(Dataset excerpts)
┄┄┄┄┄┄┄┄┄┄┄┄┄┄┄┄┄┄┄┄

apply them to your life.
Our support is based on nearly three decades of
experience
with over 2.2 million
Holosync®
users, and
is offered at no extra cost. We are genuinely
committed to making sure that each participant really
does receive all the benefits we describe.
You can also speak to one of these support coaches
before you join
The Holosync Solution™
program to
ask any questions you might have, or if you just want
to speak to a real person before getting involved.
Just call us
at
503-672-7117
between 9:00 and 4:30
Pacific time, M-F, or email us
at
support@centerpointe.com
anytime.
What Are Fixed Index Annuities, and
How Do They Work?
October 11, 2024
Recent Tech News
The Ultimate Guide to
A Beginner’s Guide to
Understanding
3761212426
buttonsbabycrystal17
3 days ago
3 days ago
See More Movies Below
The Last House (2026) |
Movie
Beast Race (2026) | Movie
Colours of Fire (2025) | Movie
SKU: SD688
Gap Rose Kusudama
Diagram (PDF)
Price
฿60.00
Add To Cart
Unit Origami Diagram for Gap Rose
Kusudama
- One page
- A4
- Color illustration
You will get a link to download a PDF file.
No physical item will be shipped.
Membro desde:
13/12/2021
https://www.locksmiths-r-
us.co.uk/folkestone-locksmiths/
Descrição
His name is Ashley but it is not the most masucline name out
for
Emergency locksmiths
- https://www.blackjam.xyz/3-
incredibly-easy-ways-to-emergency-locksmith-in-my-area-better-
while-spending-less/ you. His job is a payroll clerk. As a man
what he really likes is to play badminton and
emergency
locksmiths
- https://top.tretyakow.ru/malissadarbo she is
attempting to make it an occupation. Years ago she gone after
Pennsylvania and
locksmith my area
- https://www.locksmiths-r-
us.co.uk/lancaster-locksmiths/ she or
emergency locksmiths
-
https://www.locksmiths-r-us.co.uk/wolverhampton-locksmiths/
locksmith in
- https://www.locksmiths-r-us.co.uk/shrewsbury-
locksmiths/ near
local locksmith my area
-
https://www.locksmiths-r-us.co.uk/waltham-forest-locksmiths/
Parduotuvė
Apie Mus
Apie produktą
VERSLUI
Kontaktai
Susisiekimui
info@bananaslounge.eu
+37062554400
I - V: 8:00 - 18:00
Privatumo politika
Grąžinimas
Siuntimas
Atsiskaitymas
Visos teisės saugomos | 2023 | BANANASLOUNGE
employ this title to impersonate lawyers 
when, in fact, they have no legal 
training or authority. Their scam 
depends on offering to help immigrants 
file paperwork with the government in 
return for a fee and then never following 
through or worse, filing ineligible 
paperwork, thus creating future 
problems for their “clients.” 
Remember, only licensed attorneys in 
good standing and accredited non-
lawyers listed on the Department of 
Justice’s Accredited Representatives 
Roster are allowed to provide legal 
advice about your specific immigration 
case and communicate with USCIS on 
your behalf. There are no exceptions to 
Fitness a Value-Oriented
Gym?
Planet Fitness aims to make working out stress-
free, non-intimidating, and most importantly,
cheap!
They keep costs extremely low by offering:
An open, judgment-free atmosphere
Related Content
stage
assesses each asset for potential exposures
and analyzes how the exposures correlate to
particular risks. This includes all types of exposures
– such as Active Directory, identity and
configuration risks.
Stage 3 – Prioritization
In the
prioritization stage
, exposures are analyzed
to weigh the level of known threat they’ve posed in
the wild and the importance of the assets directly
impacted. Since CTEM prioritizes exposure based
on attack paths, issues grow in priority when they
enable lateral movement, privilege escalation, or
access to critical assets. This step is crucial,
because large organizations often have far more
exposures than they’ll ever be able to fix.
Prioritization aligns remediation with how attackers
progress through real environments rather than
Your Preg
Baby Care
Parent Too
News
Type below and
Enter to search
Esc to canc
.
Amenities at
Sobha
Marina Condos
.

┄┄┄┄┄┄┄┄┄┄┄┄┄┄┄┄┄┄┄┄

**Assigned task:** When the entries above show the word "risks" in a line, copy that line out.

**Response to this exercise:**
particular risks. This includes all types of exposures
configuration risks.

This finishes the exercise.